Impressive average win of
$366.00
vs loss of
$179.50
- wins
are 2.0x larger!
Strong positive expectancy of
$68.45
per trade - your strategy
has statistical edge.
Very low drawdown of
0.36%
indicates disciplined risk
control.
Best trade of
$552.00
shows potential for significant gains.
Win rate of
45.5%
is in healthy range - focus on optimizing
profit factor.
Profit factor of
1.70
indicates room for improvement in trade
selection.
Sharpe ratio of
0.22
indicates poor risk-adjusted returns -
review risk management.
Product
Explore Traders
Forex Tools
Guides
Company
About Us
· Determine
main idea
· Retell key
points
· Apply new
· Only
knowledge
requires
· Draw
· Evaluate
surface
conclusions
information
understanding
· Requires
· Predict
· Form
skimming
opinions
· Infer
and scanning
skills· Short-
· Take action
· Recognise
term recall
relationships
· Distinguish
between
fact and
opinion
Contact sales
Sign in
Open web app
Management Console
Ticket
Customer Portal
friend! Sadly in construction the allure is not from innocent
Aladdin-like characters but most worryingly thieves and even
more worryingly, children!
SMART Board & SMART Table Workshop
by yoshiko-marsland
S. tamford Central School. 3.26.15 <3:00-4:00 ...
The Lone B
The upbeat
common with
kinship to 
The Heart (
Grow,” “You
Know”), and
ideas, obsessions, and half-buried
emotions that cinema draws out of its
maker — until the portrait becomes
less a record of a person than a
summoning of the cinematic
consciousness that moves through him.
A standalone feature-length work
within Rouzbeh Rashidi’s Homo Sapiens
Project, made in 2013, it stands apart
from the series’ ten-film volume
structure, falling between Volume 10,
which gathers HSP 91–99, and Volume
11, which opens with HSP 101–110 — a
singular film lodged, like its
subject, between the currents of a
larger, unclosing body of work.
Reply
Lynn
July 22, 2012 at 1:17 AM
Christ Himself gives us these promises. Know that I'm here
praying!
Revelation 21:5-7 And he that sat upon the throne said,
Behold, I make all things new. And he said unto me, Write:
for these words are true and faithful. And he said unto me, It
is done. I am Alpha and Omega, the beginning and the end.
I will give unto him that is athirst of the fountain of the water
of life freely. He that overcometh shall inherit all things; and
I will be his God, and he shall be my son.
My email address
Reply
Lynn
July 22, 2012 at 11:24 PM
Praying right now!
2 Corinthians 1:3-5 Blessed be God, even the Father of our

◆ ◆ ◆ ◆

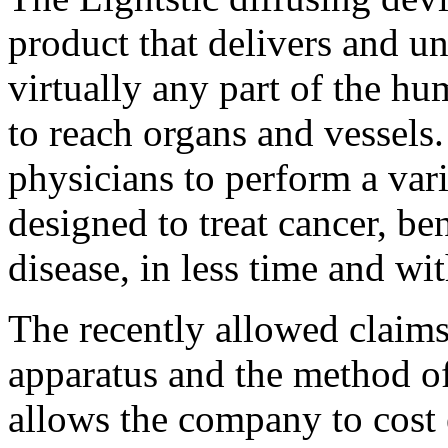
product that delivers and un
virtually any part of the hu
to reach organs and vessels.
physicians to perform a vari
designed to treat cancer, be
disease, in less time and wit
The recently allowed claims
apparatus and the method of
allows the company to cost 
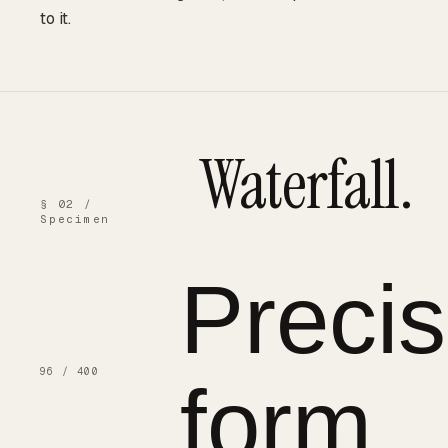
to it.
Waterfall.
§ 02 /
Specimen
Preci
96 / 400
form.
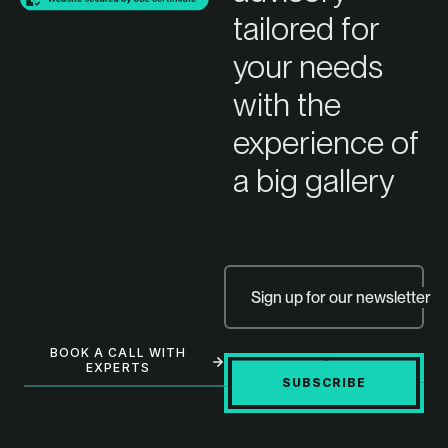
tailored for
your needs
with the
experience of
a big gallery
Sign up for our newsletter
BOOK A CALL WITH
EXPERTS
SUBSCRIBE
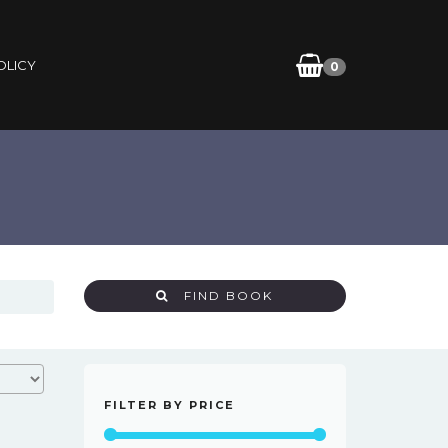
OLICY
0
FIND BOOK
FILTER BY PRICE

◆ ◆ ◆ ◆

**Directions for this task**
Repeat, word for word, the lines above between the line holding "subject, between the currents of a" and the line holding "2 Corinthians 1:3-5", inclusive; omit everything else.

**Reply**
subject, between the currents of a
larger, unclosing body of work.
Reply
Lynn
July 22, 2012 at 1:17 AM
Christ Himself gives us these promises. Know that I'm here
praying!
Revelation 21:5-7 And he that sat upon the throne said,
Behold, I make all things new. And he said unto me, Write:
for these words are true and faithful. And he said unto me, It
is done. I am Alpha and Omega, the beginning and the end.
I will give unto him that is athirst of the fountain of the water
of life freely. He that overcometh shall inherit all things; and
I will be his God, and he shall be my son.
My email address
Reply
Lynn
July 22, 2012 at 11:24 PM
Praying right now!
2 Corinthians 1:3-5 Blessed be God, even the Father of our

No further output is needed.